## Exercise directions
All lines in the records below with the word "pentru" must be returned.

#### Dataset records

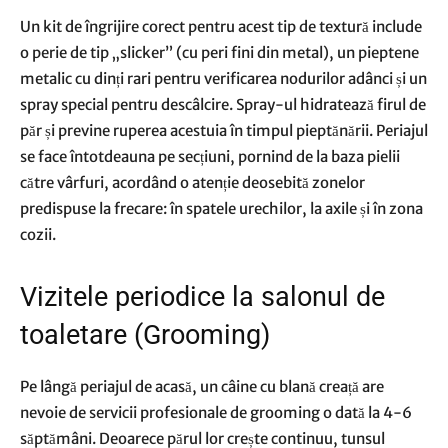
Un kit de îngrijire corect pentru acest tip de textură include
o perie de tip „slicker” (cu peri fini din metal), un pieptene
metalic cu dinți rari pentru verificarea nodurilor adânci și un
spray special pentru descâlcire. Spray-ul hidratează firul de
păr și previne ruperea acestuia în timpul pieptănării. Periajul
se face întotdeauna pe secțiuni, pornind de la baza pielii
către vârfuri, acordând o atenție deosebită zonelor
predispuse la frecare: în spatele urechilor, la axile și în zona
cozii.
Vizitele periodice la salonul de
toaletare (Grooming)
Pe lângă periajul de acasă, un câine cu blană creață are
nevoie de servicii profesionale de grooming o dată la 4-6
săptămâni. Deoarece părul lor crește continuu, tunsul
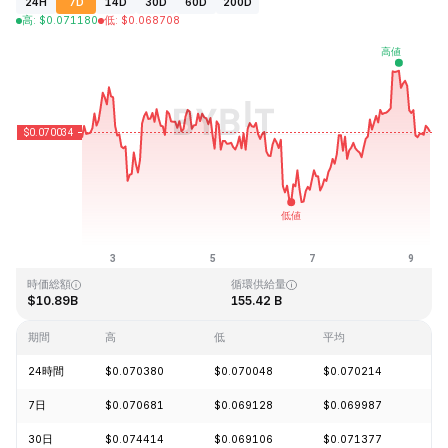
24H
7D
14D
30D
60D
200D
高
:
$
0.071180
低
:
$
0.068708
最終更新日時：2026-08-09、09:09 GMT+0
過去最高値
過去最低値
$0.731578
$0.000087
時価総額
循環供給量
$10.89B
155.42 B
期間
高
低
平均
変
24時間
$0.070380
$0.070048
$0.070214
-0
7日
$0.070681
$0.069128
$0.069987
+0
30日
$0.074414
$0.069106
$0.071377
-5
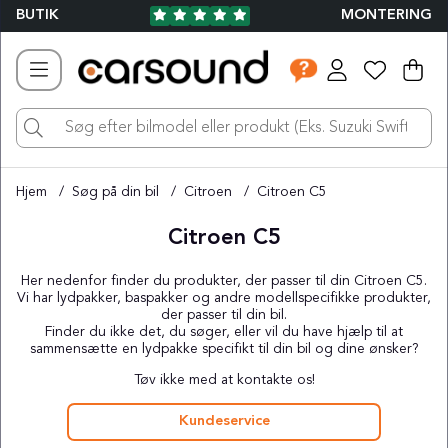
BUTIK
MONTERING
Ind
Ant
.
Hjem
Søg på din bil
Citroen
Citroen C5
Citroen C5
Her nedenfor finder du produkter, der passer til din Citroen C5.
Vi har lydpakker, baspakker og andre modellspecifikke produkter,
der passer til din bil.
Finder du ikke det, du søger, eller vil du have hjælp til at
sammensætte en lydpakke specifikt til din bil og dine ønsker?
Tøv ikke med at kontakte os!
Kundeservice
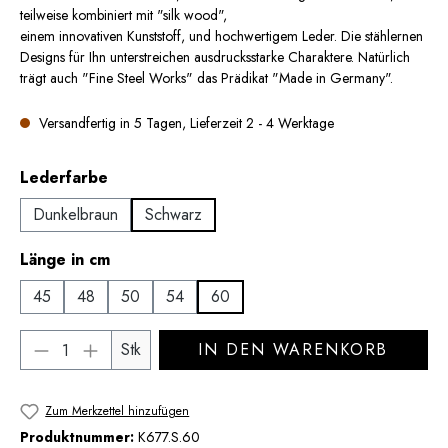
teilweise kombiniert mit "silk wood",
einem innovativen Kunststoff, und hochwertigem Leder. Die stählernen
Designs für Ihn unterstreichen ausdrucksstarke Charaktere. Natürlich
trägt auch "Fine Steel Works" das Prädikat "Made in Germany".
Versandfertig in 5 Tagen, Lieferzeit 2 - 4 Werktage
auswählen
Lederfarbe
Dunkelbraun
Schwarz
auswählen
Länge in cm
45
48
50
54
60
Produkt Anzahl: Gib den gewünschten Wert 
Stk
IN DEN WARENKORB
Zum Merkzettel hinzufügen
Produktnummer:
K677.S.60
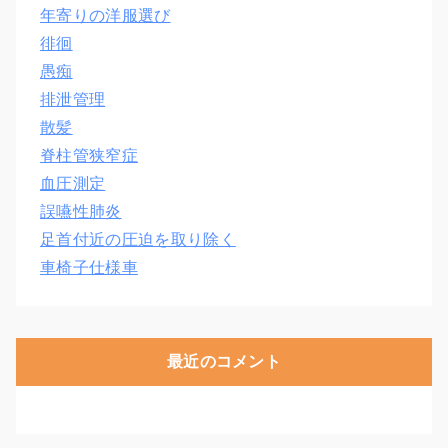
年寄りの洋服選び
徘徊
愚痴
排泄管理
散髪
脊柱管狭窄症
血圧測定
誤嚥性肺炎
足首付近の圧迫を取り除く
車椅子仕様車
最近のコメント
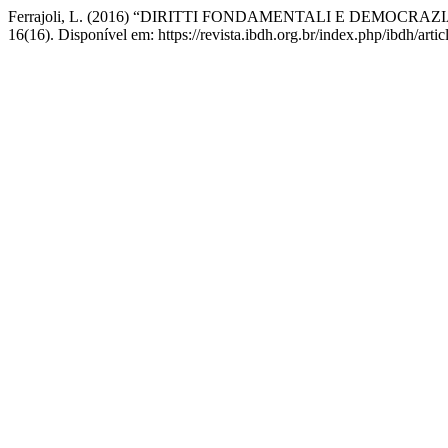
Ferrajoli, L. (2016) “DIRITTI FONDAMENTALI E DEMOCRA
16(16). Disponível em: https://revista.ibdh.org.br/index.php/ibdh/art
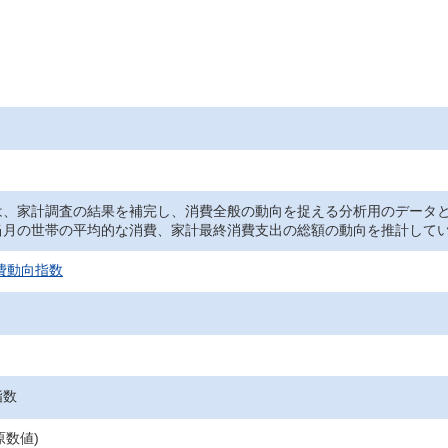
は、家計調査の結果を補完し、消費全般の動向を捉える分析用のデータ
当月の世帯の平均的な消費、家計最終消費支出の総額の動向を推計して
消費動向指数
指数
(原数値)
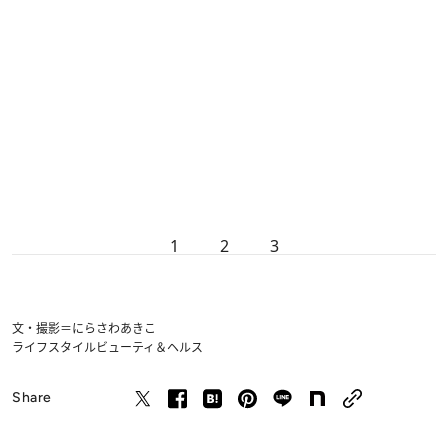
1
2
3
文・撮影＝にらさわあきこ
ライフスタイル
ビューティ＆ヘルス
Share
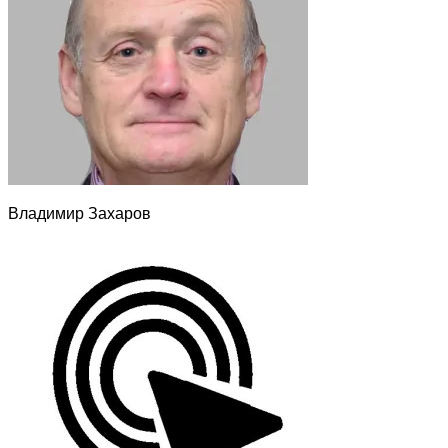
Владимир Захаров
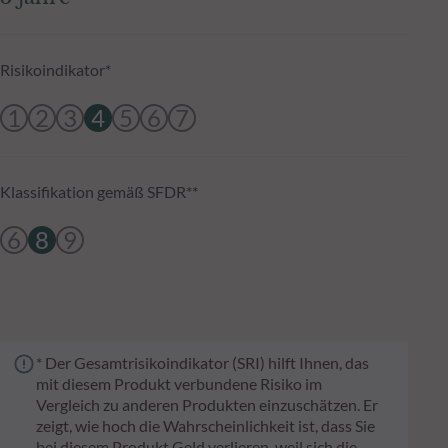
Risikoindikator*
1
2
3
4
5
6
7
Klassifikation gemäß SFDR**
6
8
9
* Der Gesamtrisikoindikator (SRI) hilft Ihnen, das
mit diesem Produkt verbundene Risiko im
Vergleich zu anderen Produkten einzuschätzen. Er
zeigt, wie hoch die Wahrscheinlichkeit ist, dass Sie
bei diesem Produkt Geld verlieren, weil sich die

########

## Answer box
Un kit de îngrijire corect pentru acest tip de textură include
metalic cu dinți rari pentru verificarea nodurilor adânci și un
spray special pentru descâlcire. Spray-ul hidratează firul de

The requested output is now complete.